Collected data
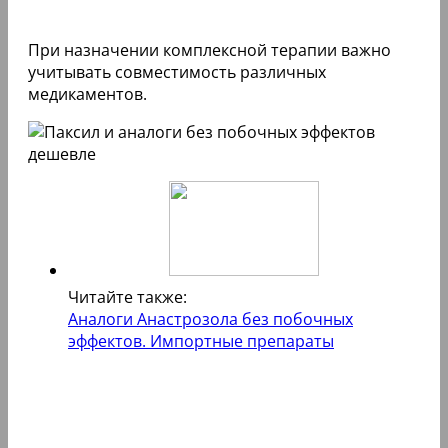
При назначении комплексной терапии важно
учитывать совместимость различных
медикаментов.
Читайте также:
Аналоги Анастрозола без побочных
эффектов. Импортные препараты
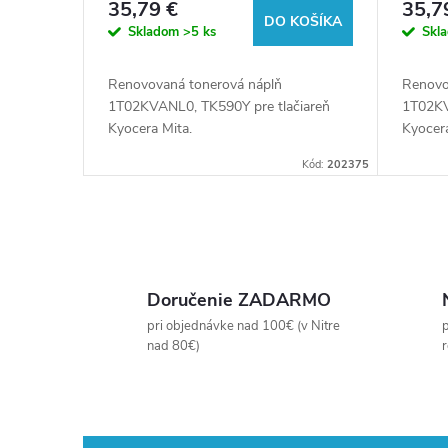
35,79 €
35,7
u
DO KOŠÍKA
o
Skladom
>5 ks
Skl
k
d
Renovovaná tonerová náplň
Renovo
1T02KVANL0, TK590Y pre tlačiareň
1T02KV
t
u
Kyocera Mita.
Kyocera
Kód:
202375
o
k
v
t
O
o
v
Doručenie ZADARMO
l
pri objednávke nad 100€ (v Nitre
p
v
nad 80€)
á
d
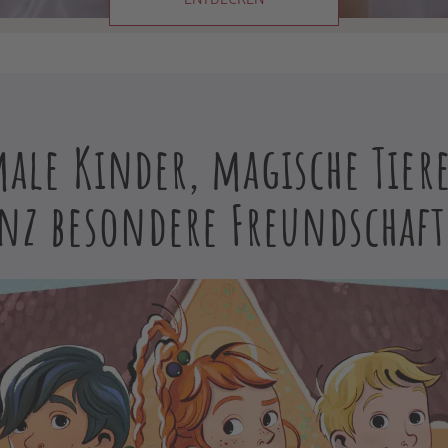
ale Kinder, magische Tier
nz besondere Freundschaf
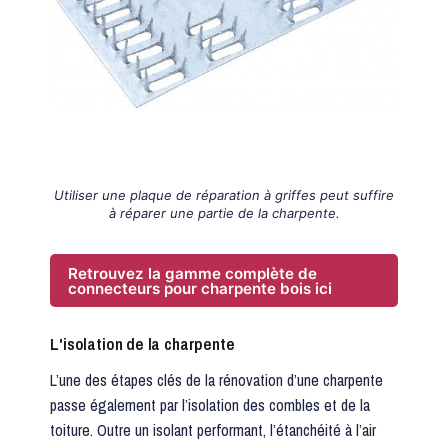
Utiliser une plaque de réparation à griffes peut suffire
à réparer une partie de la charpente.
Retrouvez la gamme complète de
connecteurs pour charpente bois ici
L'isolation de la charpente
L’une des étapes clés de la rénovation d’une charpente
passe également par l’isolation des combles et de la
toiture. Outre un isolant performant, l’étanchéité à l’air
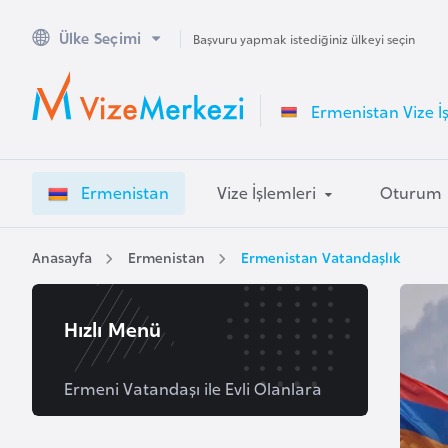
Ülke Seçimi
A
Başvuru yapmak istediğiniz ülkeyi seçin
v
u
Ermenistan Vize İ
s
t
r
Ermenistan
Vize İşlemleri
Oturum
a
l
y
Anasayfa
Ermenistan
Ermenistan Vatandaşlık
a
Hızlı Menü
A
v
u
Ermeni Vatandaşı ile Evli Olanlara
s
t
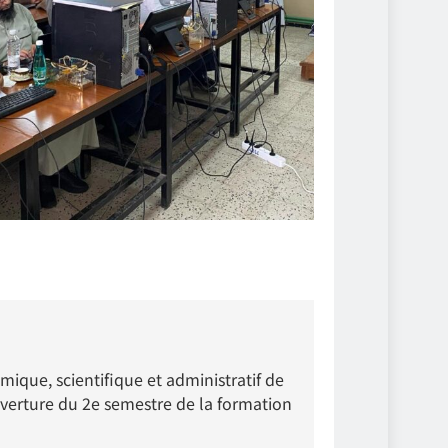
mique, scientifique et administratif de
verture du 2e semestre de la formation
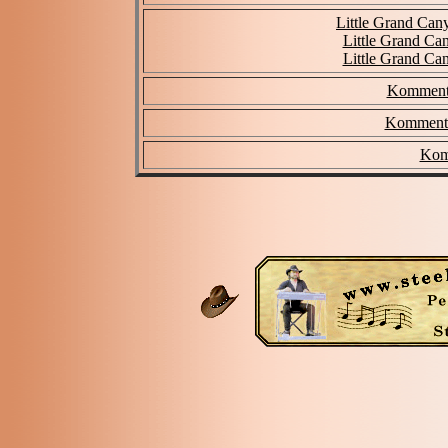
Little Grand Canyo
Little Grand Can
Little Grand Can
Komment
Kommenta
Kom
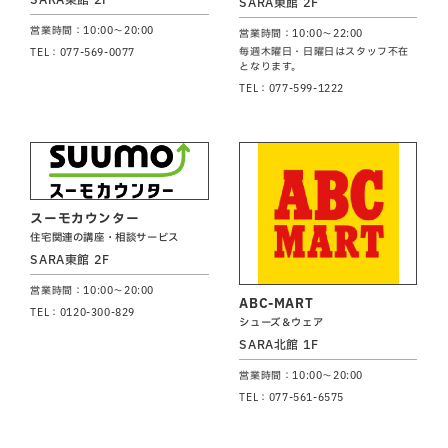
SARA東館 2F
営業時間：10:00～20:00
営業時間：10:00～22:00
毎週木曜日・日曜日はスタッフ不在
TEL：077-569-0077
となります。
TEL：077-599-1222
スーモカウンター
住宅関連の講座・相談サービス
SARA東館 2F
営業時間：10:00～20:00
ABC-MART
TEL：0120-300-829
シューズ＆ウェア
SARA北館 1F
営業時間：10:00～20:00
TEL：077-561-6575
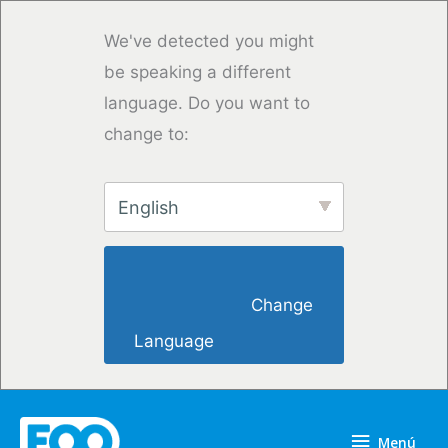
Ir
al
We've detected you might
contenido
be speaking a different
language. Do you want to
change to:
English
                        Change 
Language                    
Menú
Menú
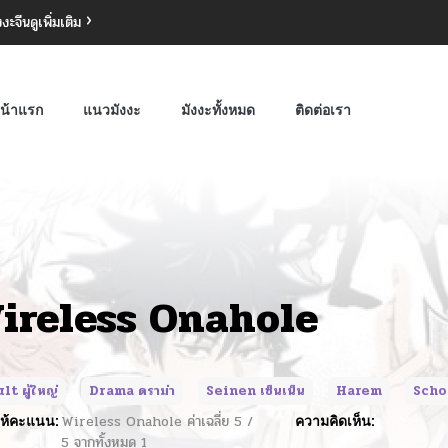
งงะจีน
ดูเพิ่มเติม
น้าแรก
แนวมังงะ
มังงะทั้งหมด
ติดต่อเรา
ireless Onahole
lt ผู้ใหญ่
Drama ดราม่า
Seinen เซ็นเน็น
Harem
Schoo
ห้คะแนน:
Wireless Onahole
ค่าเฉลี่ย
5
/
ความคิดเห็น:
5
จากทั้งหมด
1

* Required action *
Every line above must appear in the answer unchanged, and no picture may appear in it.

* Solved exercise *
При назначении комплексной терапии важно
учитывать совместимость различных
медикаментов.
Читайте также:
Аналоги Анастрозола без побочных
эффектов. Импортные препараты
35,79 €
35,7
u
DO KOŠÍKA
o
Skladom
>5 ks
Skl
k
d
Renovovaná tonerová náplň
Renovo
1T02KVANL0, TK590Y pre tlačiareň
1T02KV
t
u
Kyocera Mita.
Kyocera
Kód:
202375
o
k
v
t
O
o
v
Doručenie ZADARMO
l
pri objednávke nad 100€ (v Nitre
p
v
nad 80€)
á
d
ale Kinder, magische Tier
nz besondere Freundschaf
Utiliser une plaque de réparation à griffes peut suffire
à réparer une partie de la charpente.
Retrouvez la gamme complète de
connecteurs pour charpente bois ici
L'isolation de la charpente
L’une des étapes clés de la rénovation d’une charpente
passe également par l’isolation des combles et de la
toiture. Outre un isolant performant, l’étanchéité à l’air
Ülke Seçimi
A
Başvuru yapmak istediğiniz ülkeyi seçin
v
u
Ermenistan Vize İ
s
t
r
Ermenistan
Vize İşlemleri
Oturum
a
l
y
Anasayfa
Ermenistan
Ermenistan Vatandaşlık
a
Hızlı Menü
A
v
u
Ermeni Vatandaşı ile Evli Olanlara
s
t
mique, scientifique et administratif de
verture du 2e semestre de la formation
Little Grand Canyo
Little Grand Can
Little Grand Can
Komment
Kommenta
Kom
SARA東館 2F
営業時間：10:00～20:00
営業時間：10:00～22:00
毎週木曜日・日曜日はスタッフ不在
TEL：077-569-0077
となります。
TEL：077-599-1222
スーモカウンター
住宅関連の講座・相談サービス
SARA東館 2F
営業時間：10:00～20:00
ABC-MART
TEL：0120-300-829
シューズ＆ウェア
SARA北館 1F
営業時間：10:00～20:00
TEL：077-561-6575
Ir
al
We've detected you might
contenido
be speaking a different
language. Do you want to
change to:
English
                        Change 
Language                    
Menú
Menú
งงะจีน
ดูเพิ่มเติม
น้าแรก
แนวมังงะ
มังงะทั้งหมด
ติดต่อเรา
ireless Onahole
lt ผู้ใหญ่
Drama ดราม่า
Seinen เซ็นเน็น
Harem
Schoo
ห้คะแนน:
Wireless Onahole
ค่าเฉลี่ย
5
/
ความคิดเห็น:
5
จากทั้งหมด
1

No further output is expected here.